General method for non-linear effects experiments

Two 20-mL scintillation vials equipped with a stir bar were flame dried and then allowed to cool to room temperature and purged with argon. To one vial was added 180 mg (R)-PhBOX and to the second was added 180 mg of (S)-PhBox. Each vial was charged with 10 mL of anhydrous DCE. To a flame-dried, argon-purged 10-mL scintillation vial equipped with a stir bar was added (S)-PhBox stock solution and (R)-PhBOX stock solution in the desired ratio to total 0.4 mL. CuOTf•0.5PhMe (0.01 mmol, 5 mol%) were allowed to stir 10 min before being added to the 10-mL scintillation vials. The mixture was stirred at room temperature for 30 min at which diene (0.2 mmol, 1.0 equiv.) and peroxide 1b (2.4 mmol, 1.2 equiv.) were sequentially added. The reaction mixture was stirred at 35 °C for 72 h. After reaction completion, the solvent was evaporated under reduced pressure. The residue was purified by flash column chromatography on silica gel to afford the chiral allyl ester. The chiral allyl ester was analyzed by HPLC analysis with a chiral OD-H column to evaluate the enantioselectivity.

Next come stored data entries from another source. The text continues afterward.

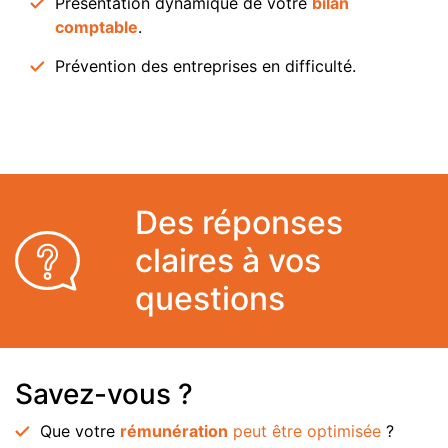
Présentation dynamique de votre
bilan
comptable
.
Prévention des entreprises en difficulté.
Des réponses
claires à vos
questions
Savez-vous ?
Que votre
rémunération
peut être optimisée
?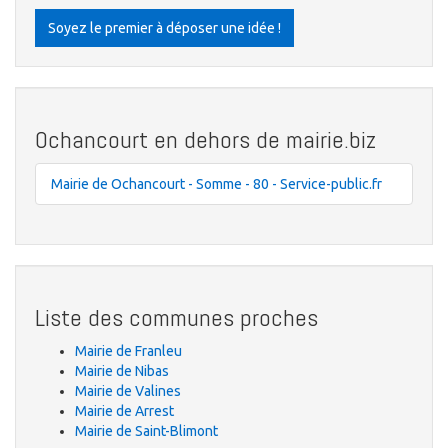
Soyez le premier à déposer une idée !
Ochancourt en dehors de mairie.biz
Mairie de Ochancourt - Somme - 80 - Service-public.fr
Liste des communes proches
Mairie de Franleu
Mairie de Nibas
Mairie de Valines
Mairie de Arrest
Mairie de Saint-Blimont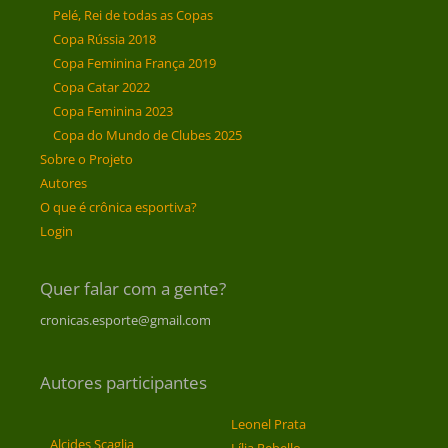
Pelé, Rei de todas as Copas
Copa Rússia 2018
Copa Feminina França 2019
Copa Catar 2022
Copa Feminina 2023
Copa do Mundo de Clubes 2025
Sobre o Projeto
Autores
O que é crônica esportiva?
Login
Quer falar com a gente?
cronicas.esporte@gmail.com
Autores participantes
Leonel Prata
Alcides Scaglia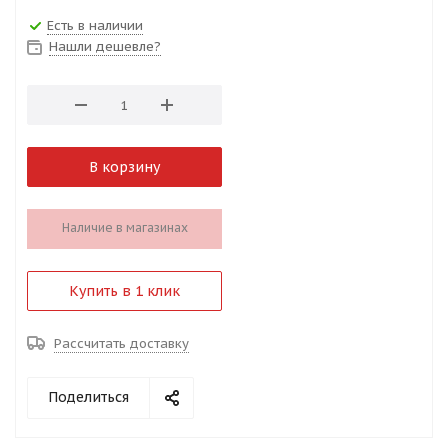
Есть в наличии
Нашли дешевле?
В корзину
Наличие в магазинах
Купить в 1 клик
Рассчитать доставку
Поделиться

General method for mass spectrometry experiments

CuOTf•0.5PhMe (0.075 mmol) was introduced into an oven-dried Schlenk flask under the protection of dry nitrogen. Then 2 mL DCE was added into Schlenk flask and dissolved by ultrasound to obtain the copper stock solution. Ligand LR (0.105 mmol) was introduced into an oven-dried Schlenk flask under the protection of dry nitrogen. Then 2 mL DCE was added into Schlenk flask and dissolved by ultrasound to obtain the LR stock solution. Ligand LS-4D (0.105 mmol) was introduced into an oven-dried Schlenk flask under the protection of dry nitrogen. Then 2 mL DCE was added into Schlenk flask and dissolved by ultrasound to obtain the LS-4D stock solution. The Cu stock solution, LR stock solution, and LS-4D stock solution were combined in the desired ratios within an oven-dried Schlenk flask under a dry nitrogen atmosphere, reaching a total volume of 0.4 mL. This mixture was stirred at room temperature under the nitrogen atmosphere for 30 min. Then the mixture was diluted 200 times by MeCN, subsequently transferred into an injection syringe and injected into the high-resolution electrospray mass spectrometry (SYNAPT G2-S HDMS) by injection pump. MS data were collected and analyzed.